I making a custom board based on the MKRZERO board. I'm keeping most things the same except no battery charging and no SD card. I'm following the schematic and noticed there's an LED connected to PB08. In the documentation, it says this is set/cleared with the predefined pin name "LED_BUILTIN". It also says that "unlike other boards, it uses dedicated pin 32 instead of 13". But looking on the schematic, it's as I said, Port B digital i/o #8 which is pin 7 on the 48-pin TQFP package. What is the documentation referring to when it says pin 32?

The reason I using the MKRZERO schematic as a reference is because I want to be able to choose the MKRZERO board in the Arduino IDE thus not creating any kind of custom board definition file, and by extension I'll be able to use all the existing APIs that work with that board.

Additionally, I notice there are other numbers labelled on the header pins of the MKRZERO board, but as can be seen on the schematic, these seem to have nothing to do with the actual physical pins or pin names on the microcontroller.
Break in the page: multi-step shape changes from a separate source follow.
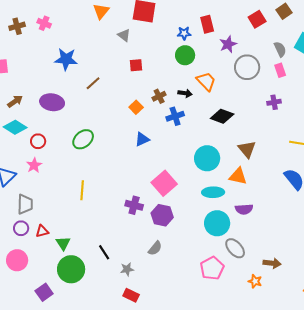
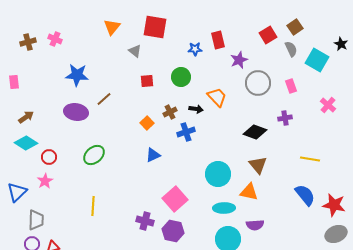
gray semicircle: (280, 49) -> (291, 49), moved
green circle: (185, 55) -> (181, 77), moved
purple ellipse: (52, 102) -> (76, 112), moved
black diamond: (222, 116) -> (255, 132), moved

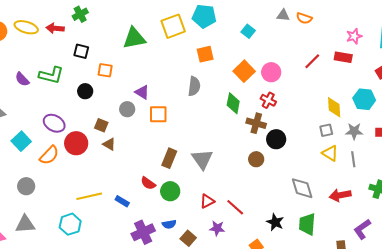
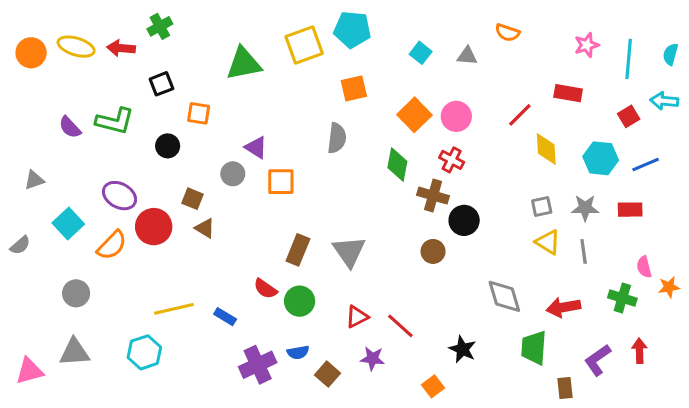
gray triangle: (283, 15) -> (467, 56), moved
pink star: (354, 36) -> (587, 45), moved
black square: (81, 51) -> (161, 84), turned -35
red line: (312, 61) -> (520, 115), moved
yellow diamond: (334, 107) -> (546, 149), moved
green trapezoid: (307, 224) -> (534, 348), moved

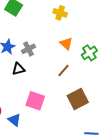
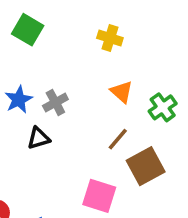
brown square: (78, 99) -> (146, 166), moved
pink square: (35, 101) -> (99, 196), moved

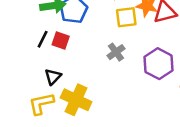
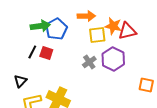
purple hexagon: (159, 64) -> (113, 59), moved
black triangle: (53, 77) -> (20, 81), moved

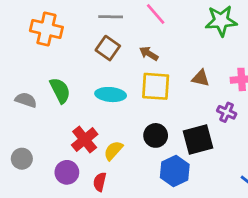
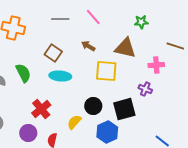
green star: (221, 21) -> (141, 22), size x0.6
brown square: (108, 48) -> (53, 53), moved
brown triangle: (201, 78) -> (125, 48), moved, size x1.6
yellow square: (156, 86) -> (106, 71), moved
yellow semicircle: (113, 150) -> (74, 122), moved

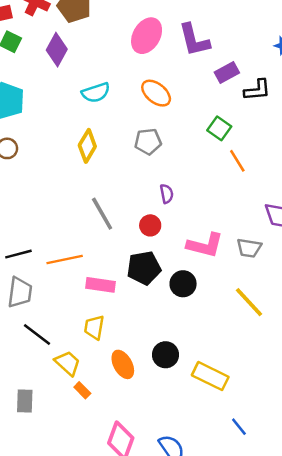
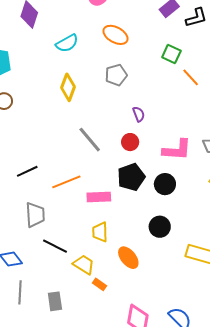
black line: (18, 254) -> (27, 171), moved
black circle: (165, 355) -> (160, 227), moved

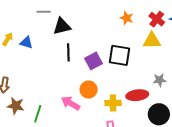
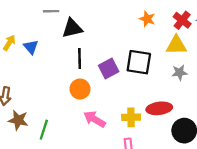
blue triangle: (26, 43) -> (31, 47), turned 32
gray star: (160, 80) -> (179, 73), moved
orange circle: (89, 90) -> (80, 89), moved
pink arrow: (71, 103) -> (94, 119), moved

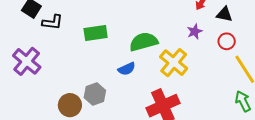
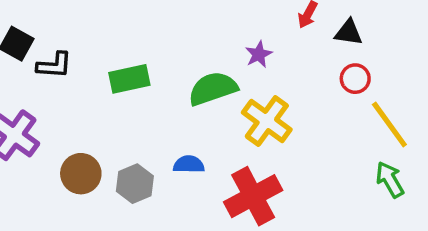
purple star: (195, 31) -> (259, 54), moved
blue semicircle: (127, 69) -> (189, 164), moved, turned -150
brown circle: (70, 105) -> (81, 174), moved

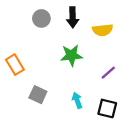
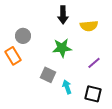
gray circle: (41, 18) -> (23, 36), moved
gray square: (38, 95) -> (48, 75), moved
For example, DAC0/A0 (as labelled on the header) is connected to PA02 (port A i/o #2), and the net name on the schematic is AIN0 and A1 is connected to PB02, but the net name is AIN10. Digital 0 (or rather just labelled "0" on the MKRZERO header) is PA22, and the net name is TC4-W0. Also confusing, digital i/o 2 thru 5 are labelled ~2, ~3, ~4, and ~5, with net names like TCC0-W2. I can only guess that the tilde is to differentiate i/o pins that mux with Timers and Capture/Compare inputs as opposed to Timer/Counter pins (no tilde) based on the net names TCCx and TCx. However, NONE of this is documented anywhere!

Can someone please clarify and help me understand what I'm seeing and why there are all these discrepancies?

Arduino pin numbers are not the same as the physical pins of the chip. The file referenced above contains the mapping between I/O pins (port and pin within port) and arduino pin numbers. The relationship between port pins and physical pin number is documented in the datasheet.

The better pin mapping diagrams available online contain the arduino pin number, the port pin, and sometimes even the physical pin (depending on how thorough the creator was and how advanced the target audience is) for every pin available on a microcontroller board.